*PROBLEM TO SOLVE*
Within the listing, each line that has the string "предварительно" should be copied.

*RECORD EXCERPTS*
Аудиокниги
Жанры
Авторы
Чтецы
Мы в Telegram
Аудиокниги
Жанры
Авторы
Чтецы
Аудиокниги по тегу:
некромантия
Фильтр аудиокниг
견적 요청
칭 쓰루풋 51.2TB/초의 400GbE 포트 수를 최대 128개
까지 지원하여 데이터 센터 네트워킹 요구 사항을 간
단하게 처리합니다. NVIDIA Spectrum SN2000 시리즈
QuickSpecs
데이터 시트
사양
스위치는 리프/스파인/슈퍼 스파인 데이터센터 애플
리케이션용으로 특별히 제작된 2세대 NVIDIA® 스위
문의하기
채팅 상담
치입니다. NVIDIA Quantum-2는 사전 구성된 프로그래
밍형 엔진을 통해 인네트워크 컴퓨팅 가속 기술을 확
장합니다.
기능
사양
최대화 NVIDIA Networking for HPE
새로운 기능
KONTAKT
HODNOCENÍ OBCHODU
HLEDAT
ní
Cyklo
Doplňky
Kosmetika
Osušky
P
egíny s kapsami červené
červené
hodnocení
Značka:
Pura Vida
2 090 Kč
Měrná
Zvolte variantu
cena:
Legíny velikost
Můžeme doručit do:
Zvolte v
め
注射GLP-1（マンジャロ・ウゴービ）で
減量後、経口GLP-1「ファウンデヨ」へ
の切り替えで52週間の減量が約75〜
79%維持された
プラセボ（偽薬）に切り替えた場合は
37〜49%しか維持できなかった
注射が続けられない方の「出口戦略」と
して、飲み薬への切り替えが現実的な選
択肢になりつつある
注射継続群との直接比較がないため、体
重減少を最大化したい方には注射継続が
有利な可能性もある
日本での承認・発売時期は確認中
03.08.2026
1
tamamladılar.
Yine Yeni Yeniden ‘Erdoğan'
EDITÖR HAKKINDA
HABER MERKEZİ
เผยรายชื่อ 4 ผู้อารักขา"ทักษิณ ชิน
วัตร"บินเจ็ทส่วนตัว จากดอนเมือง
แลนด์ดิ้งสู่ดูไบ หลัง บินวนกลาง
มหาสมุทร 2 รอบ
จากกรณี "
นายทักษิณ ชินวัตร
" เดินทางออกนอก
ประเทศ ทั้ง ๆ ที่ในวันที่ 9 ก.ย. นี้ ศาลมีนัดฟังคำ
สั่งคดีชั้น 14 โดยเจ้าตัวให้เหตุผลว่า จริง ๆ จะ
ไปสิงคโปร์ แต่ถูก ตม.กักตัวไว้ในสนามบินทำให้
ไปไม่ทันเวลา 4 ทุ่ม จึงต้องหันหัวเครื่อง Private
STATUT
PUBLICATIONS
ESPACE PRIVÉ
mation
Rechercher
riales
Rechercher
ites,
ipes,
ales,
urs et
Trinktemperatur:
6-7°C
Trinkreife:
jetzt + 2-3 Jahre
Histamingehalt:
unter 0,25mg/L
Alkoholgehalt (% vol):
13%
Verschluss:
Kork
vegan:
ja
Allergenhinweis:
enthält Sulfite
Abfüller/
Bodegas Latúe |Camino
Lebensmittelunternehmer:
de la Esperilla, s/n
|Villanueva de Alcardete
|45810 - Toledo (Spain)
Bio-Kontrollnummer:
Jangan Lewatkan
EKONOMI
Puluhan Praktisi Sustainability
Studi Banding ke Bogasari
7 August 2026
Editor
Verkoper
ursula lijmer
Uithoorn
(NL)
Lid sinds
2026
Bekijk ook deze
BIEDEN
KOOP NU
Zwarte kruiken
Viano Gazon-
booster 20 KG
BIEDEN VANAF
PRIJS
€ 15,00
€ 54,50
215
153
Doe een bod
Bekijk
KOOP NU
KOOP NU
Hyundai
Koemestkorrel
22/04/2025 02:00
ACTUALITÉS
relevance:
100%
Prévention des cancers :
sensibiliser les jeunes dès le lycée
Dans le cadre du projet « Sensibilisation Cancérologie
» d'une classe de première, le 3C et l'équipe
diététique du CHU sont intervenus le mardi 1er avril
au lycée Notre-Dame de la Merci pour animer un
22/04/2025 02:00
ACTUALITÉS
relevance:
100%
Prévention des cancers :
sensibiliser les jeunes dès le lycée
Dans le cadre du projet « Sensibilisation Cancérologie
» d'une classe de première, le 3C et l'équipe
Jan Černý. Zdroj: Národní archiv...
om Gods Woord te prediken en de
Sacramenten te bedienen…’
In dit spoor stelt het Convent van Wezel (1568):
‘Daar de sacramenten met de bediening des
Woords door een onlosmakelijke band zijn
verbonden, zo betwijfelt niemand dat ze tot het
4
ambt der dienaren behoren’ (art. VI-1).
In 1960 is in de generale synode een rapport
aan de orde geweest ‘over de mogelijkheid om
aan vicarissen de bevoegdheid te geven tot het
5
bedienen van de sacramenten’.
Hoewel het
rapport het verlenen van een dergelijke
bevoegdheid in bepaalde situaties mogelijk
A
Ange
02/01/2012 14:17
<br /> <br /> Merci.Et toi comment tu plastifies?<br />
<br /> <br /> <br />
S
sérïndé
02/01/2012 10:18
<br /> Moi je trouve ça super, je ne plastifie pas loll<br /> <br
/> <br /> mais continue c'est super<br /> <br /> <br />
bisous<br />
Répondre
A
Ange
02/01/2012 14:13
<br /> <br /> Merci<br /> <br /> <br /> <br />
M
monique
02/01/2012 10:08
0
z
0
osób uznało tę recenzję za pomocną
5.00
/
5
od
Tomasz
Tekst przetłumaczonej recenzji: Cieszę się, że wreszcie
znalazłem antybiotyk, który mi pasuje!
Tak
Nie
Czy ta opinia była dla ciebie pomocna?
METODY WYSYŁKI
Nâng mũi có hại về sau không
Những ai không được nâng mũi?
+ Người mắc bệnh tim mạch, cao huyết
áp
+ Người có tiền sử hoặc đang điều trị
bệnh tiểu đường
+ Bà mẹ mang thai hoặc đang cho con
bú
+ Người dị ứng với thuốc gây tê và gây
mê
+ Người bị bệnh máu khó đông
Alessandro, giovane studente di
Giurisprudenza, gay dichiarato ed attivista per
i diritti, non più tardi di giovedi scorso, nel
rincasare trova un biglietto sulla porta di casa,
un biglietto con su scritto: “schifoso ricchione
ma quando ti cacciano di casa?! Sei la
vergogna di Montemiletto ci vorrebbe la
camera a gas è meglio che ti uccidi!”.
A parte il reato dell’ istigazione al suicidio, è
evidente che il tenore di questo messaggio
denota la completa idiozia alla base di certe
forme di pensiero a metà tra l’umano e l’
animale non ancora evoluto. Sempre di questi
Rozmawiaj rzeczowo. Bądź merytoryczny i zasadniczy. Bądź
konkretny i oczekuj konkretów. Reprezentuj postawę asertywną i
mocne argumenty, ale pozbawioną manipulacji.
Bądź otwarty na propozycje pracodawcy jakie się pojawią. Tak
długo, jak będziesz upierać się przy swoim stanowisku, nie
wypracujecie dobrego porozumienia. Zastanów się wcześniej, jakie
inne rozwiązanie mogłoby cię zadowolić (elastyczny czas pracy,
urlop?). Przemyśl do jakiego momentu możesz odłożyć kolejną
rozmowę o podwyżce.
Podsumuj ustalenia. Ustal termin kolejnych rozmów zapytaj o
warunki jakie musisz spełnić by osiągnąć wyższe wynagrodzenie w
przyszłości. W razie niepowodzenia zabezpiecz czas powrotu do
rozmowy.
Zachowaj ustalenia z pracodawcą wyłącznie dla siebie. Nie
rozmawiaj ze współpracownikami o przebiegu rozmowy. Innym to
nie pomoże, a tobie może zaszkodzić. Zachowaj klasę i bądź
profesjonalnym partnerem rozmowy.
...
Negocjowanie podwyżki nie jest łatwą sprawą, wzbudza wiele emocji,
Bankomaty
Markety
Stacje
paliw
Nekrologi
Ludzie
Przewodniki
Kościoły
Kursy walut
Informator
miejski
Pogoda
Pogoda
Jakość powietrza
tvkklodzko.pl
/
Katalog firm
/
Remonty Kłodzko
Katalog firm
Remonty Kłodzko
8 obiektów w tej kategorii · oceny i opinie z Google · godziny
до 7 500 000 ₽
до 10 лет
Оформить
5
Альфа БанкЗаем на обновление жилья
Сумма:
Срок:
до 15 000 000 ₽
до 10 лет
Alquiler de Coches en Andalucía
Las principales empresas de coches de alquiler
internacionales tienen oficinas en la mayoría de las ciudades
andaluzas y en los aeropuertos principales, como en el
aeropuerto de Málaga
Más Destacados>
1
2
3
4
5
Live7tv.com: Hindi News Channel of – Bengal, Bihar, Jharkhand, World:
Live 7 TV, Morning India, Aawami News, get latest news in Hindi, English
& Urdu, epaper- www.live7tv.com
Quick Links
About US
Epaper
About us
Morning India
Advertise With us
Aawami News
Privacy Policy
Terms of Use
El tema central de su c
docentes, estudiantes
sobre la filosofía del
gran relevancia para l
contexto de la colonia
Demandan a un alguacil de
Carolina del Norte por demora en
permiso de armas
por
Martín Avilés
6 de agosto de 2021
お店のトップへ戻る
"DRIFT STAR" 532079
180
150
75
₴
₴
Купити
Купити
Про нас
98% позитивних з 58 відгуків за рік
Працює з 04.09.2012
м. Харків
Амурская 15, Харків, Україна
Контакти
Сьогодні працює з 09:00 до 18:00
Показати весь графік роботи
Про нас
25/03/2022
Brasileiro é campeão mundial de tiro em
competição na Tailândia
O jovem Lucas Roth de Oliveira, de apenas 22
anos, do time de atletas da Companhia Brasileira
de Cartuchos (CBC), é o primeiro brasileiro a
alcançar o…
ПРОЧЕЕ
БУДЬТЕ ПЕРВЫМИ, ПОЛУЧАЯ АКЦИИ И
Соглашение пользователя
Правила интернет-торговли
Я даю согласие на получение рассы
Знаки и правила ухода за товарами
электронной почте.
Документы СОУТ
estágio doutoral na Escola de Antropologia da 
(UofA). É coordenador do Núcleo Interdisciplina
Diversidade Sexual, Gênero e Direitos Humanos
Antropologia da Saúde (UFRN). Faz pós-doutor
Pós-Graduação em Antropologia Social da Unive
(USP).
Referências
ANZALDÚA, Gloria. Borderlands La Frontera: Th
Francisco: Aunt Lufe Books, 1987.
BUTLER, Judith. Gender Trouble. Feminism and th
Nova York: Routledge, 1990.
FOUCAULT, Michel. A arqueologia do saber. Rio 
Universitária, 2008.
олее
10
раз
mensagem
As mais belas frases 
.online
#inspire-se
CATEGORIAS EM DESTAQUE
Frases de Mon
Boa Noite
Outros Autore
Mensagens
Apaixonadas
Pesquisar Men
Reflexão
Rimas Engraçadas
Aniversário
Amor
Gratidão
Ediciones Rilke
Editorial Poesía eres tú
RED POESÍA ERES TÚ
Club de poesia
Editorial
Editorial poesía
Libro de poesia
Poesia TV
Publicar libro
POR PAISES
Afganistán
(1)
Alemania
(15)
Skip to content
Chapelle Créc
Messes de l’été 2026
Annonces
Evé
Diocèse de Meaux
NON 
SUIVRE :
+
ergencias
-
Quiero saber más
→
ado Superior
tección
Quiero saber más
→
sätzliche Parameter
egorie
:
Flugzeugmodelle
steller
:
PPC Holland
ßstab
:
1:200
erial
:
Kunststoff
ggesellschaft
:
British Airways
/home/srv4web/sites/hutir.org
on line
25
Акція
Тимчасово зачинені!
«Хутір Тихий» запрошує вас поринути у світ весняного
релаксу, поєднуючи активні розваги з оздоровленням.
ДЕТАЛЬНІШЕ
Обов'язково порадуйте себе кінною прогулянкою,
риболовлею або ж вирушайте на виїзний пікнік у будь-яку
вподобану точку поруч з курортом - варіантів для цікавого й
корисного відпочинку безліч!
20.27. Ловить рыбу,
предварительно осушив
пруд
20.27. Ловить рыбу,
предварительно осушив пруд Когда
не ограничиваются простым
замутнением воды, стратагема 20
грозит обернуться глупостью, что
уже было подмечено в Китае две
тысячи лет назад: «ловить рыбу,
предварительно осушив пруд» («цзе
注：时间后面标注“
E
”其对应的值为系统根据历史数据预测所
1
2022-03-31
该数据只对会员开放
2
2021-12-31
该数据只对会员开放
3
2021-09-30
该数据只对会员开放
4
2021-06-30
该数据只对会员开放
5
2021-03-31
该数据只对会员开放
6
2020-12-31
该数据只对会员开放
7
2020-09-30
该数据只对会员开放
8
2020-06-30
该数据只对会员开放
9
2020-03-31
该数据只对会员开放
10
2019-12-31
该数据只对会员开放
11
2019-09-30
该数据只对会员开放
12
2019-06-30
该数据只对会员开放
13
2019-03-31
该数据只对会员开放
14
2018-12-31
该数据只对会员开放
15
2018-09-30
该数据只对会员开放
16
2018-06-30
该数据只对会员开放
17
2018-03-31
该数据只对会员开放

*OUTPUT OF THE EXERCISE*
предварительно осушив
предварительно осушив пруд Когда
предварительно осушив пруд» («цзе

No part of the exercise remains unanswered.